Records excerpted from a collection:

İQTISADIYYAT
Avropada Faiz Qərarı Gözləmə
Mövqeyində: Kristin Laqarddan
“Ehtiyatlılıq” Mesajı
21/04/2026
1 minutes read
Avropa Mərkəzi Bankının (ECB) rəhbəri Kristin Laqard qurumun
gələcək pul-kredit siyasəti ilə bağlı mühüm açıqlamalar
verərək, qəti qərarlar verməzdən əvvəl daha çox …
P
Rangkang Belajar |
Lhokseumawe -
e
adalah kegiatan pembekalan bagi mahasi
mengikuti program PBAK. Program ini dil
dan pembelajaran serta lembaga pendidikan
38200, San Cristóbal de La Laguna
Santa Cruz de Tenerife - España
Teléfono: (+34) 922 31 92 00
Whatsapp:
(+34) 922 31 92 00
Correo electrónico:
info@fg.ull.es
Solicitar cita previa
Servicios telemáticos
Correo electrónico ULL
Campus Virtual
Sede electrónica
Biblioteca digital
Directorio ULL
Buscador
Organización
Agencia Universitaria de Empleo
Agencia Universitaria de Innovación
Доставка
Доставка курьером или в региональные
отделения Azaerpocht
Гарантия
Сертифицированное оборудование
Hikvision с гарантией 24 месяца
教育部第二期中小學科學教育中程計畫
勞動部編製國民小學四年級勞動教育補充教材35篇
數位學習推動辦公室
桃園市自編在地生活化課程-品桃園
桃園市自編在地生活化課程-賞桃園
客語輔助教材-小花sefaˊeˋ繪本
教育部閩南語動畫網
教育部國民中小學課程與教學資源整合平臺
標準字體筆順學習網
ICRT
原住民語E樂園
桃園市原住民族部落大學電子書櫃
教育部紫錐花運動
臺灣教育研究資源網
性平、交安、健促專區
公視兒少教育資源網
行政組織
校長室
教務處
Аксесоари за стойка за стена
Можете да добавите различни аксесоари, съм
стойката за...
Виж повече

Task to complete:
Among the entries above, how many lines include the word "Universitaria"? Give the number with no comment.

Output:
2